-- WHAT YOU SHOULD DO --
Give the data again exactly as written, skipping any pictures.

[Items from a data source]
· · · ·
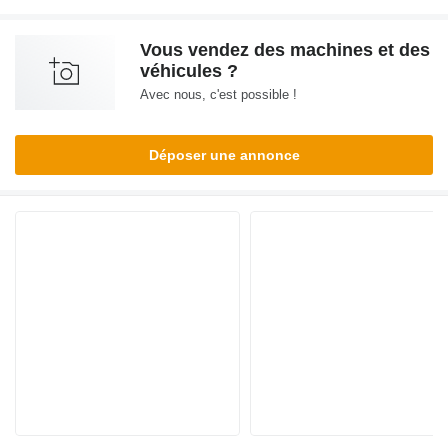
Vous vendez des machines et des
véhicules ?
Avec nous, c'est possible !
Déposer une annonce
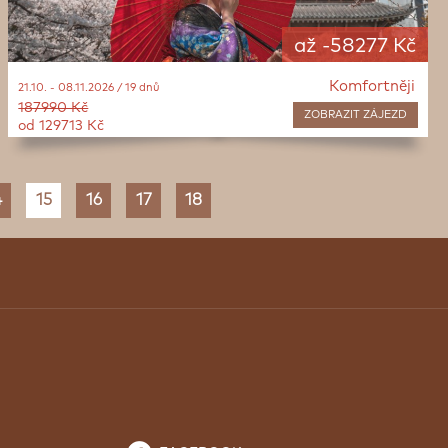
až -58277 Kč
Komfortněji
21.10. - 08.11.2026 / 19 dnů
187990 Kč
ZOBRAZIT
ZÁJEZD
od 129713 Kč
4
15
16
17
18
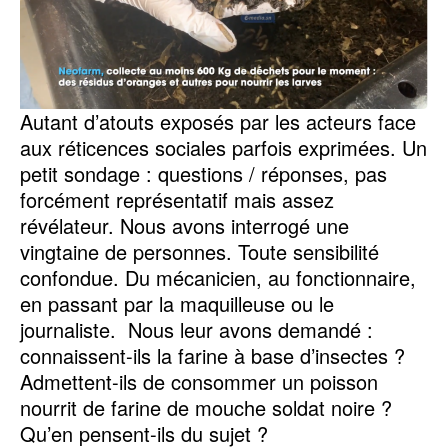
Autant d’atouts exposés par les acteurs face
aux réticences sociales parfois exprimées. Un
petit sondage : questions / réponses, pas
forcément représentatif mais assez
révélateur. Nous avons interrogé une
vingtaine de personnes. Toute sensibilité
confondue. Du mécanicien, au fonctionnaire,
en passant par la maquilleuse ou le
journaliste. Nous leur avons demandé :
connaissent-ils la farine à base d’insectes ?
Admettent-ils de consommer un poisson
nourrit de farine de mouche soldat noire ?
Qu’en pensent-ils du sujet ?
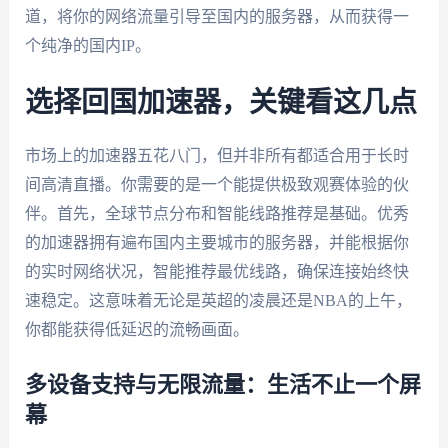
道，将你的网络流量引导至国内的服务器，从而获得一
个纯净的国内IP。
选择回国加速器，关键看这几点
市场上的加速器五花八门，但并非所有都适合用于长时
间高清直播。你需要的是一个能提供极致观赛体验的伙
伴。首先，全球节点分布和智能线路推荐是基础。优秀
的加速器拥有遍布国内主要城市的服务器，并能根据你
的实时网络状况，智能推荐最优线路，确保连接始终快
速稳定。这意味着无论是英超的凌晨还是NBA的上午，
你都能获得低延迟的流畅画面。
多设备支持与无限流量：生活不止一个屏
幕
· · · ·
-- TASK SOLUTION --
Vous vendez des machines et des
véhicules ?
Avec nous, c'est possible !
Déposer une annonce
až -58277 Kč
Komfortněji
21.10. - 08.11.2026 / 19 dnů
187990 Kč
ZOBRAZIT
ZÁJEZD
od 129713 Kč
4
15
16
17
18
Autant d’atouts exposés par les acteurs face
aux réticences sociales parfois exprimées. Un
petit sondage : questions / réponses, pas
forcément représentatif mais assez
révélateur. Nous avons interrogé une
vingtaine de personnes. Toute sensibilité
confondue. Du mécanicien, au fonctionnaire,
en passant par la maquilleuse ou le
journaliste. Nous leur avons demandé :
connaissent-ils la farine à base d’insectes ?
Admettent-ils de consommer un poisson
nourrit de farine de mouche soldat noire ?
Qu’en pensent-ils du sujet ?
道，将你的网络流量引导至国内的服务器，从而获得一
个纯净的国内IP。
选择回国加速器，关键看这几点
市场上的加速器五花八门，但并非所有都适合用于长时
间高清直播。你需要的是一个能提供极致观赛体验的伙
伴。首先，全球节点分布和智能线路推荐是基础。优秀
的加速器拥有遍布国内主要城市的服务器，并能根据你
的实时网络状况，智能推荐最优线路，确保连接始终快
速稳定。这意味着无论是英超的凌晨还是NBA的上午，
你都能获得低延迟的流畅画面。
多设备支持与无限流量：生活不止一个屏
幕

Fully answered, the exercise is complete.